The Ada.Boost algorithm was implemented using the ada function from the identically named package available for use with the R statistical programming language [13-14].
Comparison with classification trees for predicting 30-day AMI and CHF mortality
We compared the predictive accuracy of classifications obtained using boosted classification trees with those obtained using conventional classification trees. To do so, we derived classification trees in our derivation samples for predicting 30-day mortality. For the AMI sample, an initial classification tree was grown using all 33 candidate predictor variables listed in Table 1. Once the initial classification tree had been grown, the tree was pruned.
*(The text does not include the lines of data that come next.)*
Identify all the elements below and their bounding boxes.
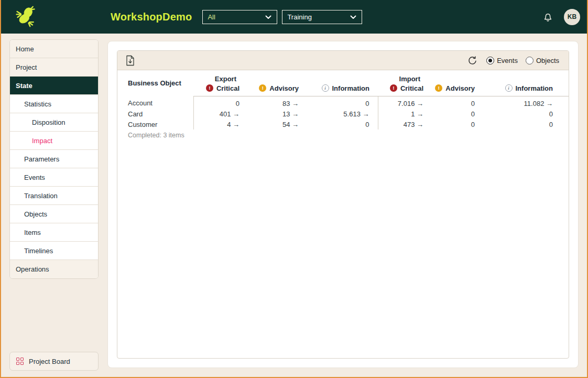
metric-cell: 0 bbox=[432, 109, 483, 119]
toolbar-right-cluster: Events Objects bbox=[466, 55, 559, 67]
critical-icon: ! bbox=[390, 84, 397, 92]
sidebar-item-operations[interactable]: Operations bbox=[10, 260, 98, 278]
sidebar-item-translation[interactable]: Translation bbox=[10, 187, 98, 205]
sidebar-item-events[interactable]: Events bbox=[10, 168, 98, 187]
scope-select-value: All bbox=[208, 13, 215, 21]
sidebar-nav: Home Project State Statistics Dispositio… bbox=[9, 39, 99, 279]
metric-cell: 0 bbox=[483, 109, 569, 119]
radio-objects-label: Objects bbox=[536, 57, 559, 64]
metric-link-cell[interactable]: 13 → bbox=[248, 109, 307, 119]
metric-cell: 0 bbox=[432, 119, 483, 129]
project-board-label: Project Board bbox=[29, 358, 70, 365]
mode-select[interactable]: Training bbox=[282, 10, 362, 24]
sidebar-item-timelines[interactable]: Timelines bbox=[10, 242, 98, 260]
metric-link-cell[interactable]: 7.016 → bbox=[378, 96, 432, 109]
sidebar-item-impact[interactable]: Impact bbox=[10, 132, 98, 150]
information-icon: i bbox=[322, 84, 329, 92]
critical-icon: ! bbox=[206, 84, 213, 92]
radio-objects-circle bbox=[526, 57, 533, 64]
sidebar-item-parameters[interactable]: Parameters bbox=[10, 150, 98, 168]
sidebar-item-items[interactable]: Items bbox=[10, 223, 98, 242]
metric-cell: 0 bbox=[432, 96, 483, 109]
business-object-name: Account bbox=[117, 96, 193, 109]
import-advisory-header: !Advisory bbox=[432, 83, 483, 96]
refresh-icon[interactable] bbox=[466, 55, 478, 67]
metric-cell: 0 bbox=[483, 119, 569, 129]
impact-panel: Events Objects Business bbox=[117, 50, 569, 359]
advisory-icon: ! bbox=[259, 84, 266, 92]
sidebar-item-home[interactable]: Home bbox=[10, 40, 98, 58]
main-panel: Events Objects Business bbox=[107, 41, 579, 368]
metric-cell: 0 bbox=[307, 119, 378, 129]
frog-logo-icon bbox=[15, 5, 38, 29]
metric-link-cell[interactable]: 4 → bbox=[193, 119, 248, 129]
business-object-header: Business Object bbox=[117, 70, 193, 96]
top-bar: WorkshopDemo All Training KB bbox=[1, 0, 587, 34]
advisory-icon: ! bbox=[435, 84, 442, 92]
scope-select[interactable]: All bbox=[202, 10, 277, 24]
table-row-customer: Customer 4 → 54 → 0 473 → 0 0 bbox=[117, 119, 569, 129]
export-file-download-icon[interactable] bbox=[125, 54, 136, 67]
left-column: Home Project State Statistics Dispositio… bbox=[9, 39, 99, 371]
metric-link-cell[interactable]: 54 → bbox=[248, 119, 307, 129]
impact-table: Business Object Export Import !Critical bbox=[117, 70, 569, 129]
import-information-header: iInformation bbox=[483, 83, 569, 96]
sidebar-item-project[interactable]: Project bbox=[10, 58, 98, 77]
radio-events-label: Events bbox=[497, 57, 518, 64]
sidebar-item-objects[interactable]: Objects bbox=[10, 205, 98, 223]
completed-status-text: Completed: 3 items bbox=[117, 129, 569, 139]
import-critical-header: !Critical bbox=[378, 83, 432, 96]
app-title: WorkshopDemo bbox=[111, 11, 192, 23]
business-object-name: Card bbox=[117, 109, 193, 119]
metric-link-cell[interactable]: 5.613 → bbox=[307, 109, 378, 119]
metric-cell: 0 bbox=[193, 96, 248, 109]
export-group-header: Export bbox=[193, 70, 248, 83]
export-critical-header: !Critical bbox=[193, 83, 248, 96]
sidebar-item-statistics[interactable]: Statistics bbox=[10, 95, 98, 113]
panel-toolbar: Events Objects bbox=[117, 51, 569, 70]
project-board-button[interactable]: Project Board bbox=[9, 352, 99, 371]
impact-table-area: Business Object Export Import !Critical bbox=[117, 70, 569, 358]
export-information-header: iInformation bbox=[307, 83, 378, 96]
sidebar-item-state[interactable]: State bbox=[10, 77, 98, 95]
metric-link-cell[interactable]: 1 → bbox=[378, 109, 432, 119]
export-advisory-header: !Advisory bbox=[248, 83, 307, 96]
metric-link-cell[interactable]: 83 → bbox=[248, 96, 307, 109]
metric-link-cell[interactable]: 473 → bbox=[378, 119, 432, 129]
table-row-card: Card 401 → 13 → 5.613 → 1 → 0 0 bbox=[117, 109, 569, 119]
grid-icon bbox=[16, 358, 24, 365]
notifications-bell-icon[interactable] bbox=[541, 10, 555, 24]
radio-objects[interactable]: Objects bbox=[526, 57, 559, 64]
information-icon: i bbox=[505, 84, 513, 92]
user-avatar[interactable]: KB bbox=[564, 9, 580, 25]
metric-cell: 0 bbox=[307, 96, 378, 109]
chevron-down-icon bbox=[350, 13, 356, 21]
radio-events-circle bbox=[486, 57, 494, 64]
business-object-name: Customer bbox=[117, 119, 193, 129]
mode-select-value: Training bbox=[287, 13, 311, 21]
table-group-header-row: Business Object Export Import bbox=[117, 70, 569, 83]
radio-events[interactable]: Events bbox=[486, 57, 518, 64]
import-group-header: Import bbox=[378, 70, 432, 83]
metric-link-cell[interactable]: 401 → bbox=[193, 109, 248, 119]
table-row-account: Account 0 83 → 0 7.016 → 0 11.082 → bbox=[117, 96, 569, 109]
metric-link-cell[interactable]: 11.082 → bbox=[483, 96, 569, 109]
content-area: Home Project State Statistics Dispositio… bbox=[1, 34, 587, 377]
chevron-down-icon bbox=[265, 13, 271, 21]
sidebar-item-disposition[interactable]: Disposition bbox=[10, 113, 98, 132]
Ten-fold cross validation was used on the derivation dataset to determine the optimal number of leaves on the tree [3]. The desired tree size was chosen to minimize the misclassification rate when 10-fold cross validation was used on the derivation dataset. If two different tree sizes resulted in the same minimum misclassification rate, then the smaller of the two tree sizes was chosen. The initial classification tree was pruned so as to produce a final tree of the desired size. A similar process was used for growing classification trees to predict 30-day CHF mortality. The classification trees were grown in the derivation samples and classifications were obtained for each subject in the validation sample. The accuracy of the classifications was determined using identical methods to those described in the previous section. The classification trees were grown using the tree function from the identically named package available for use with the R statistical programming language.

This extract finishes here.